Similarly consider the following:
- Woman, without her man, is nothing.
- Woman, without her, man is nothing.
Punctuate the following letter in two ways such that there are two completely opposed meanings: one says that Jack is the love of Jill’s life; the other says that Jack is the last person that Jill would ever want to meet again.
dear jack I want a man who knows what love is you are kind generous thoughtful people who are not like you admit to being useless and inferior you have ruined me for other men I yearn for you I have no feelings whatsoever when we’re apart I can be forever happy will you let me be yours jill
- work out how many sentences there are in this text — this will lead you to think about what a sentence is.

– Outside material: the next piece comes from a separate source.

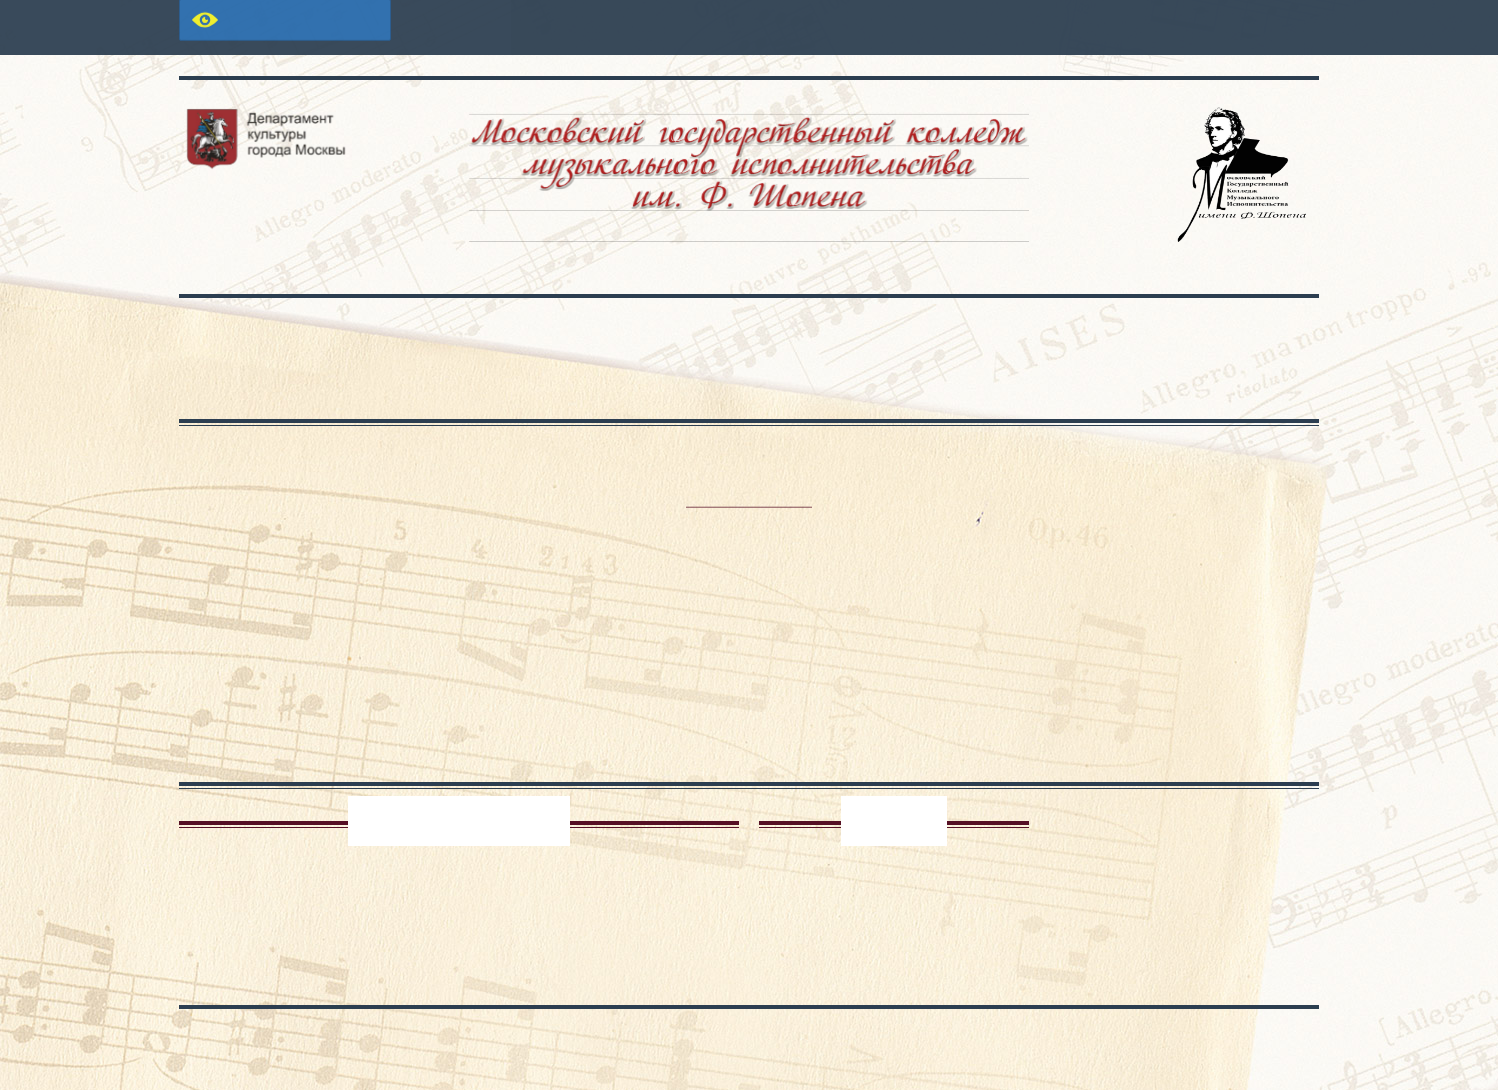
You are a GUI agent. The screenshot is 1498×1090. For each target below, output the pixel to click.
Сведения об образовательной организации (294, 358)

- work out how you decided where to put the punctuation in the text — which in turn will have informed your decision on where to put the sentence breaks — which in turn will help you work out what is a sentence.
- on what grounds have you decided that each sentence is a sentence?
- work out how many words there are in this text.
Then see if you can write another sequence of words that can similarly be changed in meaning, simply by changing the punctuation.
Before you leave this page, consider the title ‘Punctuation Matters’, which is syntactically ambiguous. Identify the two syntactic structures, either of which (or both) could be understood by the reader and either (or both) of which could have been intended by the writer.
Truss, L. (2003) Eats, shoots & leaves, London: Profile Books.